Within the lines below, find those that hold the string "moves" and copy each one.

▶ **INPUT RECORDS**
+===+

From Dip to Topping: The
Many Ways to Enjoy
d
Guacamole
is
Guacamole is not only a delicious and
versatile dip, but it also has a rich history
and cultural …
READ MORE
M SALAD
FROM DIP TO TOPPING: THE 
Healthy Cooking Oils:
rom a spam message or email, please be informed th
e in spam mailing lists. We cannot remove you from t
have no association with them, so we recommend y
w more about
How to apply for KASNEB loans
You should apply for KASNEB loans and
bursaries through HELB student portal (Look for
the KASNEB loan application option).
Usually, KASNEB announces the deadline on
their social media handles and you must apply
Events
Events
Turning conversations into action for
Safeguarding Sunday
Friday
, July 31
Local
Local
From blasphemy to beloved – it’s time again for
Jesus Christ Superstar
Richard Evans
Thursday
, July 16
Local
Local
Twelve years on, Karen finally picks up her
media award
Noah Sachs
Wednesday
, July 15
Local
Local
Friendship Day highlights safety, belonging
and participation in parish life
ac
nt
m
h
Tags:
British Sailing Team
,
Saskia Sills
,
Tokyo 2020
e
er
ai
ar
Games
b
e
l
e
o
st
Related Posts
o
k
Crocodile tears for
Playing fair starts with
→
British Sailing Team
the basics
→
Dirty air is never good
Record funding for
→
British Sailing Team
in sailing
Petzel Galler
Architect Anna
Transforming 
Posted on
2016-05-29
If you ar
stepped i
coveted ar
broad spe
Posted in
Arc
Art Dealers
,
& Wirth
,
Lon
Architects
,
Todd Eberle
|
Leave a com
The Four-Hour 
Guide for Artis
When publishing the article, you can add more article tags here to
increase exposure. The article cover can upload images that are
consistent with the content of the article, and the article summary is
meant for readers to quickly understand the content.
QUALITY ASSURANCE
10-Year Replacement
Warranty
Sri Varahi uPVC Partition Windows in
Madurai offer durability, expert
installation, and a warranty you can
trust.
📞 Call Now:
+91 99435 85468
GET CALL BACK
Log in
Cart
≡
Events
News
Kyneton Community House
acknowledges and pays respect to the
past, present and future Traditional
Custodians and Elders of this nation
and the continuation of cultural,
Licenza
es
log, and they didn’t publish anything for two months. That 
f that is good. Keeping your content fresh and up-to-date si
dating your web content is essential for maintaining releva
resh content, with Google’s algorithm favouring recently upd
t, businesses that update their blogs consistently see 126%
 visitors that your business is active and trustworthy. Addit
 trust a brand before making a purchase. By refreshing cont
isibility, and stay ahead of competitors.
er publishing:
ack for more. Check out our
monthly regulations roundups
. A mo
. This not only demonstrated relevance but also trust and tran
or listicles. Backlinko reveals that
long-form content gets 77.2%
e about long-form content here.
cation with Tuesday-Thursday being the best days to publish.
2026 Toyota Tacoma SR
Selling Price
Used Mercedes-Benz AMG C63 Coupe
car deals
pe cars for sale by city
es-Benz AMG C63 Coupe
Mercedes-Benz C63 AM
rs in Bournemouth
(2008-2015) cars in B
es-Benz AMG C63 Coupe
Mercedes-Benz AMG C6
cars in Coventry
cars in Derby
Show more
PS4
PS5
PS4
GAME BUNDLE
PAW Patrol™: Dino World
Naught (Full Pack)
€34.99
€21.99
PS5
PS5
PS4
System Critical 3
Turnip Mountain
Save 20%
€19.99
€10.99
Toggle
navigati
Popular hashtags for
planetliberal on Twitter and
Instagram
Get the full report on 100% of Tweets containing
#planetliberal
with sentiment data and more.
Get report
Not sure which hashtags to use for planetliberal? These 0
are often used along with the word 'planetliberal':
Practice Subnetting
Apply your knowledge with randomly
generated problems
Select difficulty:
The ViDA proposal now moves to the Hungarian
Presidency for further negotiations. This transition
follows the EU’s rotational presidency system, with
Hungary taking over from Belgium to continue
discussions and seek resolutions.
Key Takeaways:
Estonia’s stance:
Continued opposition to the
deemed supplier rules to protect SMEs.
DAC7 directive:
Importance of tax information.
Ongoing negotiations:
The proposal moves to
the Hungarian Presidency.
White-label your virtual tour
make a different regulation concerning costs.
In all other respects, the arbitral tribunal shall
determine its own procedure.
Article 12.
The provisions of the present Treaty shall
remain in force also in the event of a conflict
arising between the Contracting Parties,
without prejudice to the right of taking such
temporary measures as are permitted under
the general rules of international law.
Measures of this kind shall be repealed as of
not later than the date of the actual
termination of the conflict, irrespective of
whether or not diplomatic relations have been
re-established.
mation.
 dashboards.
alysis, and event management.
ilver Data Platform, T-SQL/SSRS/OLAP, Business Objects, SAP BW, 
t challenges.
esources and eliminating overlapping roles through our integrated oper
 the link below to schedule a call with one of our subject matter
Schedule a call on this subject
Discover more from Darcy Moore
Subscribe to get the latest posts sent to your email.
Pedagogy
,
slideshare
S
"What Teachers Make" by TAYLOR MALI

+===+

▶ **RESULT**
The ViDA proposal now moves to the Hungarian
The proposal moves to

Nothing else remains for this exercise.